▸ **What to work on**: Everything from the line containing "Redirect Notice" through the line containing "back is anonymous." should be repeated exactly, and nothing else from the data.

· · · · ·

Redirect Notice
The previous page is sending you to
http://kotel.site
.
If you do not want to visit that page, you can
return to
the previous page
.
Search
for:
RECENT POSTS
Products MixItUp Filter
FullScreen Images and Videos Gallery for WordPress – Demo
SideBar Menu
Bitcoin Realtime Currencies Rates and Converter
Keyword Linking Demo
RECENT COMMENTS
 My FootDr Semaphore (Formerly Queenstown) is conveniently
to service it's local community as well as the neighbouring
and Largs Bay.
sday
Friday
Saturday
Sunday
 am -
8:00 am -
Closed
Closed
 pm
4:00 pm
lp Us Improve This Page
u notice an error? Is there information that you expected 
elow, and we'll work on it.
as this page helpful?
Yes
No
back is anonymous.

· · · · ·

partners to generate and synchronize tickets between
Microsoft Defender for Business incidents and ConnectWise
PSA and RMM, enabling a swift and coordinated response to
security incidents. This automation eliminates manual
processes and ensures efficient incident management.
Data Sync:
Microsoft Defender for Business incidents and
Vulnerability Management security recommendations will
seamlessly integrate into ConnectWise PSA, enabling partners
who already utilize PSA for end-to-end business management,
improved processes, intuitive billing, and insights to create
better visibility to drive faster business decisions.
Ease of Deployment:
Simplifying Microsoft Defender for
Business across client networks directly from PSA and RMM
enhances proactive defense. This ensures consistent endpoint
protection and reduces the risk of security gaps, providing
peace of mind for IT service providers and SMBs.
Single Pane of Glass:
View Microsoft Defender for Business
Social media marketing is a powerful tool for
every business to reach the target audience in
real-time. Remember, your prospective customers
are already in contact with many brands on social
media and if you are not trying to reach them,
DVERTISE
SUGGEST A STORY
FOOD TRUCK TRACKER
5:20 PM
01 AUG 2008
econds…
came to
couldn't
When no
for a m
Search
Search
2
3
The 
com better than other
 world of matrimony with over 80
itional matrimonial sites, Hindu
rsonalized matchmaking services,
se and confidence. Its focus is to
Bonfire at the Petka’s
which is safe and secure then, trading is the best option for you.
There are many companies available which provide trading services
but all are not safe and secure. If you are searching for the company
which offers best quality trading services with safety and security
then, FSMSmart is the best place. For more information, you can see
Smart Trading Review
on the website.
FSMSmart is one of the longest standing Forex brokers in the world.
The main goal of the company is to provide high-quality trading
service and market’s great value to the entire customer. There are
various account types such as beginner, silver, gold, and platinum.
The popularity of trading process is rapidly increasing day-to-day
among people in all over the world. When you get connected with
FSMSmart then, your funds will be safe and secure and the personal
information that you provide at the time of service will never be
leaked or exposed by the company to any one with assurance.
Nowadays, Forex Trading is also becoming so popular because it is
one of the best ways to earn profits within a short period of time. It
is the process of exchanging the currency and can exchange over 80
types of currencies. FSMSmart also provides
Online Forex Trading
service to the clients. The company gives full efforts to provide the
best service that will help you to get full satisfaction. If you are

· · · · ·

▸ **Response to this task**:
Redirect Notice
The previous page is sending you to
http://kotel.site
.
If you do not want to visit that page, you can
return to
the previous page
.
Search
for:
RECENT POSTS
Products MixItUp Filter
FullScreen Images and Videos Gallery for WordPress – Demo
SideBar Menu
Bitcoin Realtime Currencies Rates and Converter
Keyword Linking Demo
RECENT COMMENTS
 My FootDr Semaphore (Formerly Queenstown) is conveniently
to service it's local community as well as the neighbouring
and Largs Bay.
sday
Friday
Saturday
Sunday
 am -
8:00 am -
Closed
Closed
 pm
4:00 pm
lp Us Improve This Page
u notice an error? Is there information that you expected 
elow, and we'll work on it.
as this page helpful?
Yes
No
back is anonymous.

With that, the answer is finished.